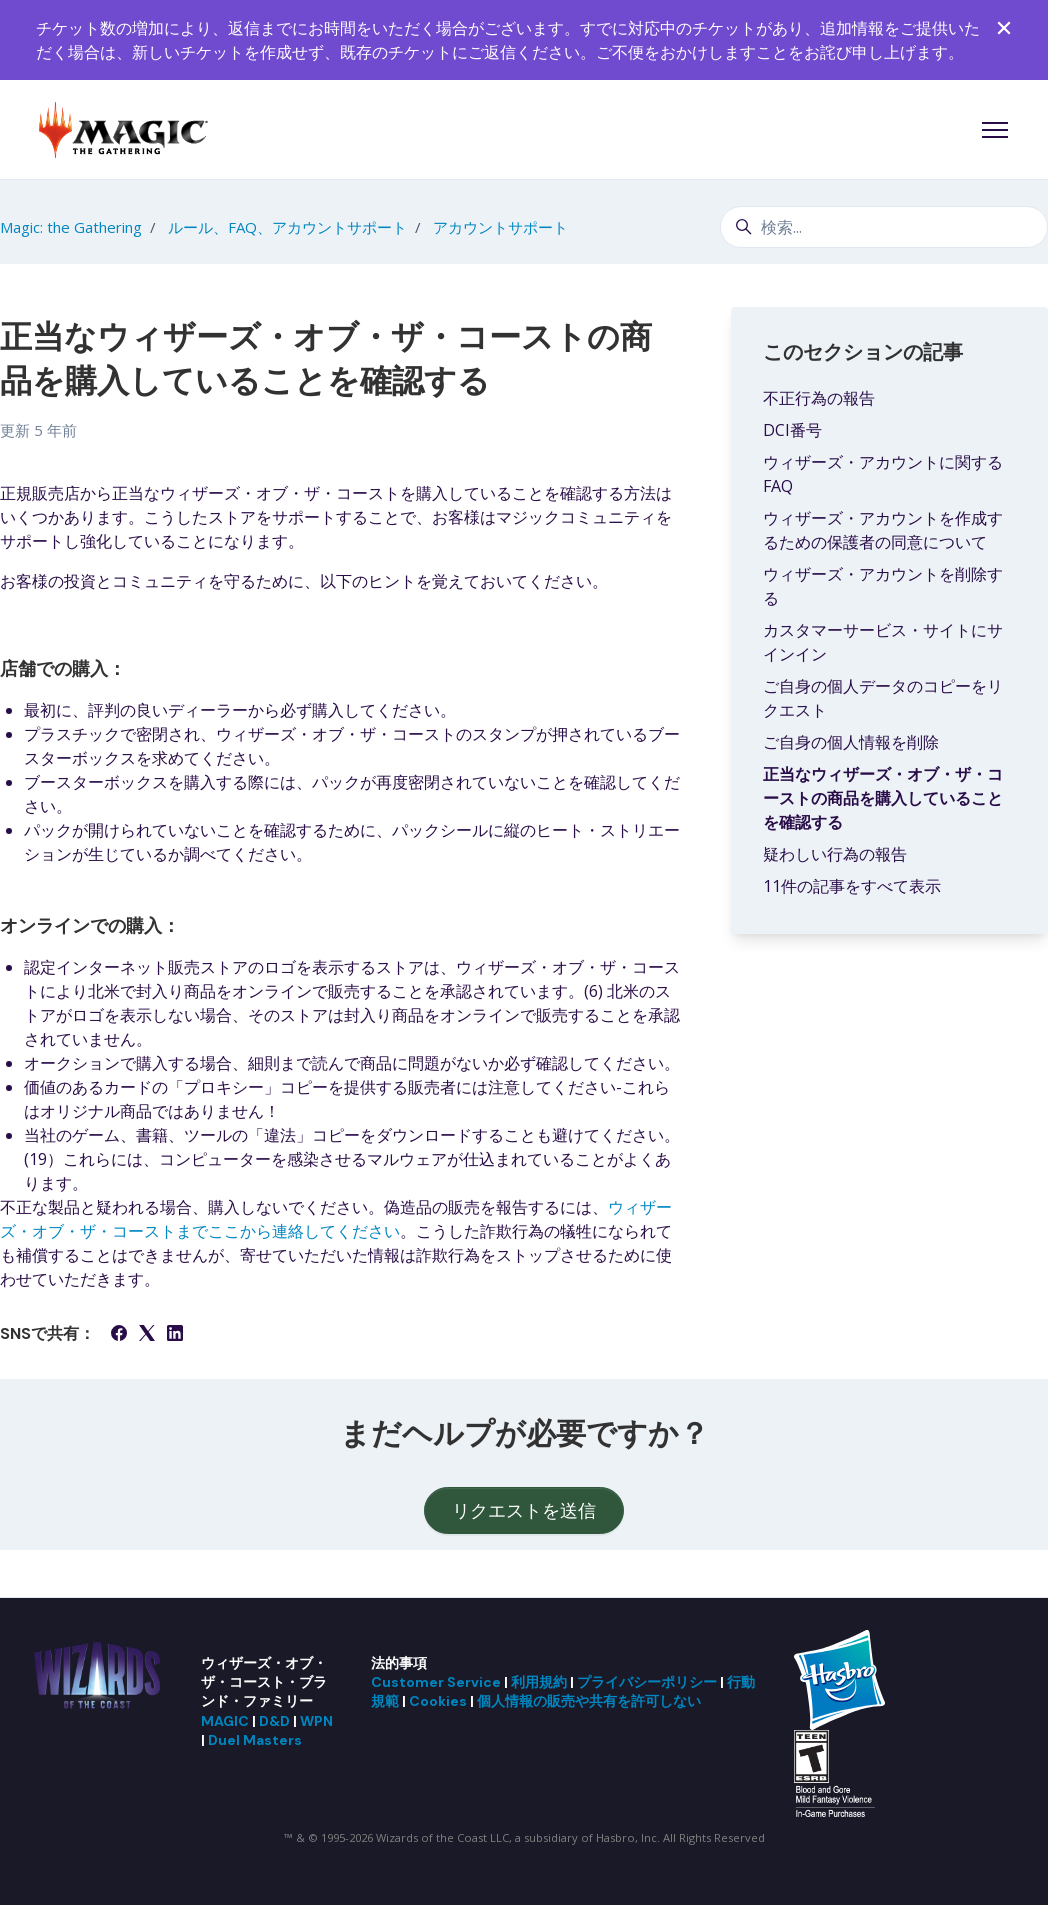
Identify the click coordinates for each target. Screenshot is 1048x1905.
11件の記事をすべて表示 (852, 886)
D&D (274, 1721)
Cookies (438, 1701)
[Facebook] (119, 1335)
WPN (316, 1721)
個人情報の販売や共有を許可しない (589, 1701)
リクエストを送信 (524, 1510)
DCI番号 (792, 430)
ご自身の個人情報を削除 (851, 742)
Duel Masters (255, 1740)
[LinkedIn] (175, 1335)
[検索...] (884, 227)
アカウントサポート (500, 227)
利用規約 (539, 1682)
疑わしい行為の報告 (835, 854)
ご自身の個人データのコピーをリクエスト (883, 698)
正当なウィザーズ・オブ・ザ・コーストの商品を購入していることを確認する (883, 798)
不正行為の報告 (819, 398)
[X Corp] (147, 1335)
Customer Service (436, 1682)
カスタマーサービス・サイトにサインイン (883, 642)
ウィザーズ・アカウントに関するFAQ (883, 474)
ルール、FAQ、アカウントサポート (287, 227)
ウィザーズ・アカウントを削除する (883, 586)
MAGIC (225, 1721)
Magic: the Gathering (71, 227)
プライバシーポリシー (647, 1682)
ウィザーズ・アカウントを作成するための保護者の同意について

◇ ◇ ◇ ◇ ◇

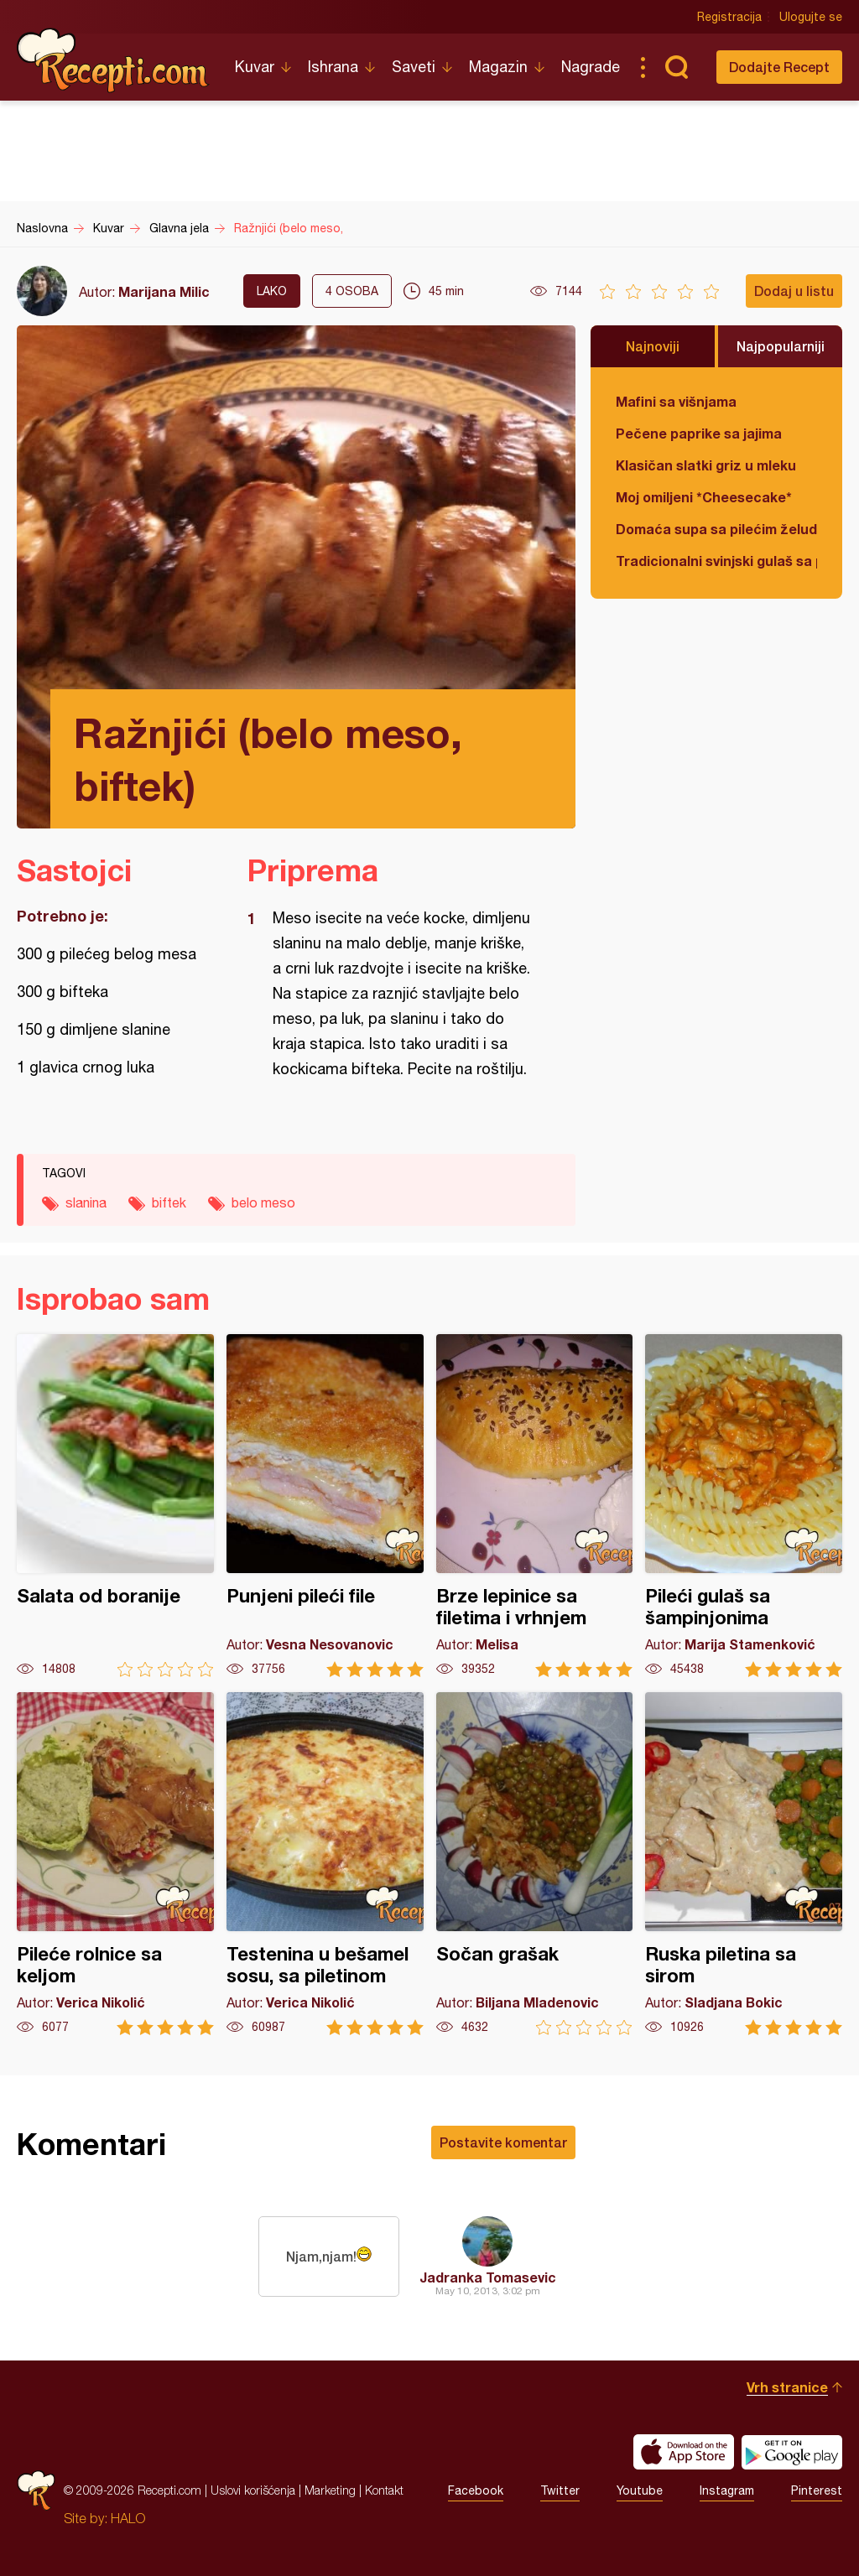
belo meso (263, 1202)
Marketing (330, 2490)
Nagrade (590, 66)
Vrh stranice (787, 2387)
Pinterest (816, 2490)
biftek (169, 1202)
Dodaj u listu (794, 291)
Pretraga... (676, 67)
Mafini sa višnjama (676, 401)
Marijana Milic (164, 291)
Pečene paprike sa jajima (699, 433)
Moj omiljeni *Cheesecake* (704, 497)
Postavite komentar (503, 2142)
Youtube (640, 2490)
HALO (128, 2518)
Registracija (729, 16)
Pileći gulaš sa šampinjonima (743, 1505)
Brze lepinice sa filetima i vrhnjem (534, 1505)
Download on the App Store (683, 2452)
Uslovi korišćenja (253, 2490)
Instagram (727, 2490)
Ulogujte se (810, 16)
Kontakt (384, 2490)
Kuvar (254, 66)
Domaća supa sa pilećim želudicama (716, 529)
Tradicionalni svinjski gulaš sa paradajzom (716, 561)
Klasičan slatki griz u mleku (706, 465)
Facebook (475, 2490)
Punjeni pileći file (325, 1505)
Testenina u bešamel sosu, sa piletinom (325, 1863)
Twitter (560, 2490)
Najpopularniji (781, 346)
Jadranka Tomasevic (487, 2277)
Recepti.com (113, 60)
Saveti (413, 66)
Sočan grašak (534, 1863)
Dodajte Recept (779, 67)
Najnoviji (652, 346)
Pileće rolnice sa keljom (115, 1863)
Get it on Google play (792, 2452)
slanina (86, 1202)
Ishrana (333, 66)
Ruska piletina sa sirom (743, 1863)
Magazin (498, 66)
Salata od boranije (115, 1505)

◇ ◇ ◇ ◇ ◇

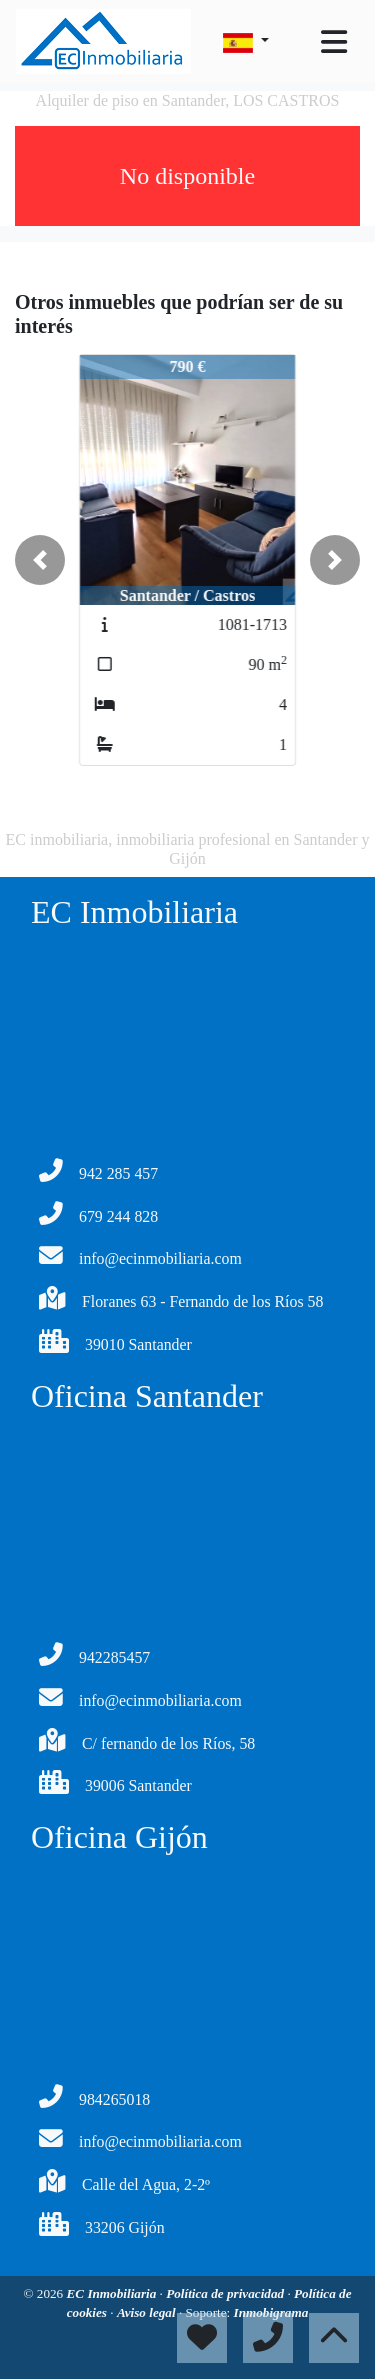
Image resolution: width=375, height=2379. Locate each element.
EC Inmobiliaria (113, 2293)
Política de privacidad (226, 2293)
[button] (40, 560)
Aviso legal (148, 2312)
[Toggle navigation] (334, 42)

◇ ◇ ◇ ◇ ◇

Select every line above that contains the word "each", and copy it.

Identify the click coordinates for each target. Screenshot is 1048x1905.
Image resolution: width=375, height=2379. Locate each element.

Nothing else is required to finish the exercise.